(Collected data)
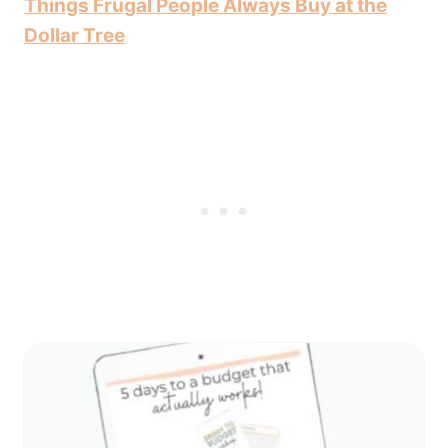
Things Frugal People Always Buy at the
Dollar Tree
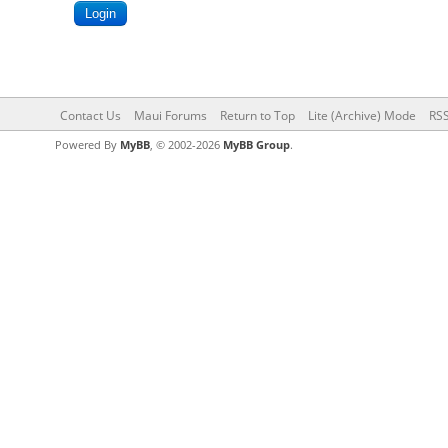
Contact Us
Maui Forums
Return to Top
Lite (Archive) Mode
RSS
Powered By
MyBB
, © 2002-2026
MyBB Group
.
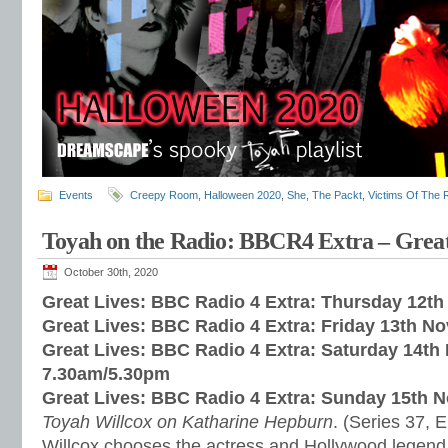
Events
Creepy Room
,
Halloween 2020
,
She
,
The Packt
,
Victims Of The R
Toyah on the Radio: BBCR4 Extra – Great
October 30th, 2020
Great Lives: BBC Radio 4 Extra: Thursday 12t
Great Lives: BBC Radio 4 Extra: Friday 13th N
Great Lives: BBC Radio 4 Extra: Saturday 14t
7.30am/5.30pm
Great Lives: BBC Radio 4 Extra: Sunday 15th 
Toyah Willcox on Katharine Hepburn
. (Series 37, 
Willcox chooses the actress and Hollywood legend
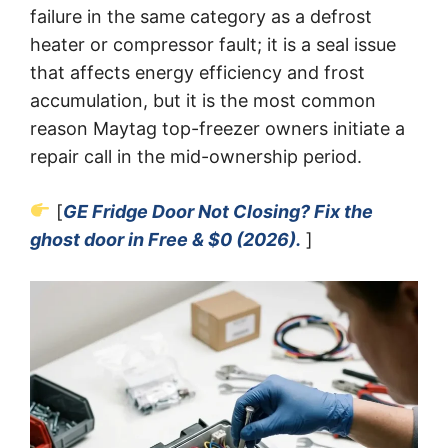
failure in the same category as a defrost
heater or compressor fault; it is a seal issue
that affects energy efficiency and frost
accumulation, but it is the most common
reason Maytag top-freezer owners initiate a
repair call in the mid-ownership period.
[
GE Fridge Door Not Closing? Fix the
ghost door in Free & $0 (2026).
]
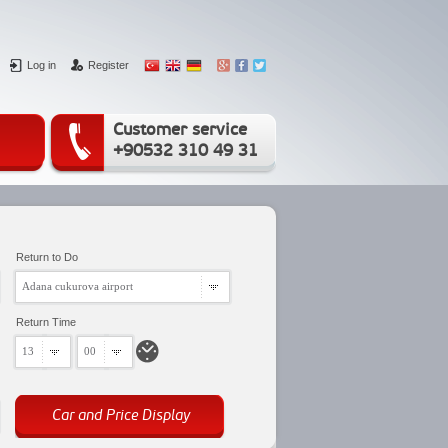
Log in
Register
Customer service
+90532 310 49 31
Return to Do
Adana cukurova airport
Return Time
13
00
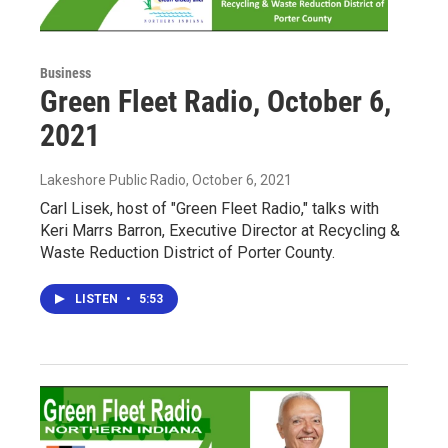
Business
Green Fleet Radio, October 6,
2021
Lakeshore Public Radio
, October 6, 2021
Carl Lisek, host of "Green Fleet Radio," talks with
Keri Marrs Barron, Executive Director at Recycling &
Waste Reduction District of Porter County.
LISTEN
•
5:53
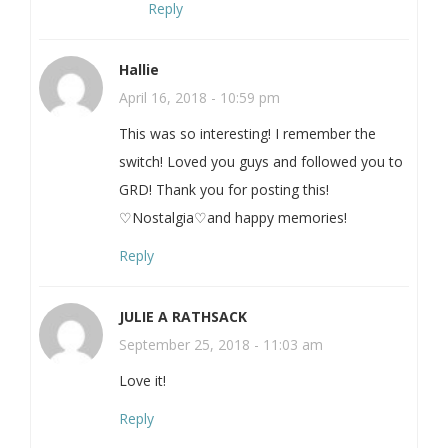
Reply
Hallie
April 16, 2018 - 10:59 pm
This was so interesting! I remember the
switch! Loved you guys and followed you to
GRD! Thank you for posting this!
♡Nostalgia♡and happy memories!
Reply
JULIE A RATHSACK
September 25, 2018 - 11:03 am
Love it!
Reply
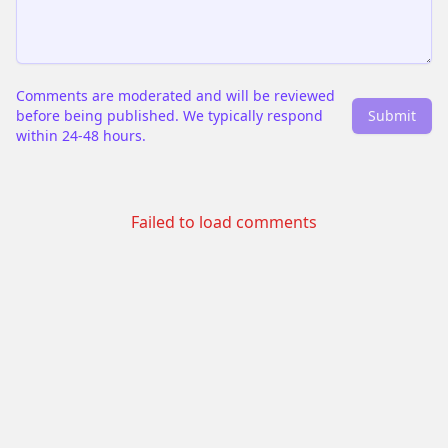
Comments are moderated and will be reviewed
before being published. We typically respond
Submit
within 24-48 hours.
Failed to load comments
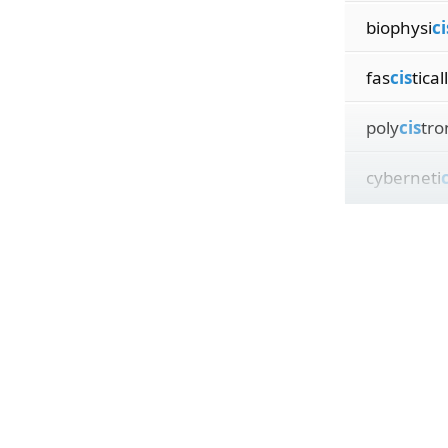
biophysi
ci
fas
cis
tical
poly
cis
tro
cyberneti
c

* _Task objective_: Retype all entries exactly, without the images.

* _Result_:
Things Frugal People Always Buy at the
Dollar Tree
Contact Us
Maui Forums
Return to Top
Lite (Archive) Mode
RSS
Powered By
MyBB
, © 2002-2026
MyBB Group
.
Events
Creepy Room
,
Halloween 2020
,
She
,
The Packt
,
Victims Of The R
Toyah on the Radio: BBCR4 Extra – Great
October 30th, 2020
Great Lives: BBC Radio 4 Extra: Thursday 12t
Great Lives: BBC Radio 4 Extra: Friday 13th N
Great Lives: BBC Radio 4 Extra: Saturday 14t
7.30am/5.30pm
Great Lives: BBC Radio 4 Extra: Sunday 15th 
Toyah Willcox on Katharine Hepburn
. (Series 37, 
Willcox chooses the actress and Hollywood legend
failure in the same category as a defrost
heater or compressor fault; it is a seal issue
that affects energy efficiency and frost
accumulation, but it is the most common
reason Maytag top-freezer owners initiate a
repair call in the mid-ownership period.
[
GE Fridge Door Not Closing? Fix the
ghost door in Free & $0 (2026).
]
Log in
Register
Customer service
+90532 310 49 31
Return to Do
Adana cukurova airport
Return Time
13
00
Business
Green Fleet Radio, October 6,
2021
Lakeshore Public Radio
, October 6, 2021
Carl Lisek, host of "Green Fleet Radio," talks with
Keri Marrs Barron, Executive Director at Recycling &
Waste Reduction District of Porter County.
LISTEN
•
5:53
Reply
Hallie
April 16, 2018 - 10:59 pm
This was so interesting! I remember the
switch! Loved you guys and followed you to
GRD! Thank you for posting this!
♡Nostalgia♡and happy memories!
Reply
JULIE A RATHSACK
September 25, 2018 - 11:03 am
Love it!
Reply
Comments are moderated and will be reviewed
before being published. We typically respond
Submit
within 24-48 hours.
Failed to load comments
biophysi
ci
fas
cis
tical
poly
cis
tro
cyberneti
c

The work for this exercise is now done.